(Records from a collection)
┄┄┄┄┄┄┄┄┄┄

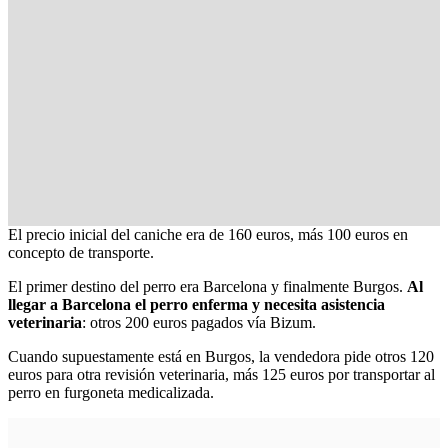
El precio inicial del caniche era de 160 euros, más 100 euros en
concepto de transporte.
El primer destino del perro era Barcelona y finalmente Burgos.
Al
llegar a Barcelona el perro enferma y necesita asistencia
veterinaria
: otros 200 euros pagados vía Bizum.
Cuando supuestamente está en Burgos, la vendedora pide otros 120
euros para otra revisión veterinaria, más 125 euros por transportar al
perro en furgoneta medicalizada.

┄┄┄┄┄┄┄┄┄┄

WORK TO BE COMPLETED:
Restate word for word each line of the data from the one with "pagados vía Bizum." to the last, keeping both ends.

EXERCISE ANSWER:
: otros 200 euros pagados vía Bizum.
Cuando supuestamente está en Burgos, la vendedora pide otros 120
euros para otra revisión veterinaria, más 125 euros por transportar al
perro en furgoneta medicalizada.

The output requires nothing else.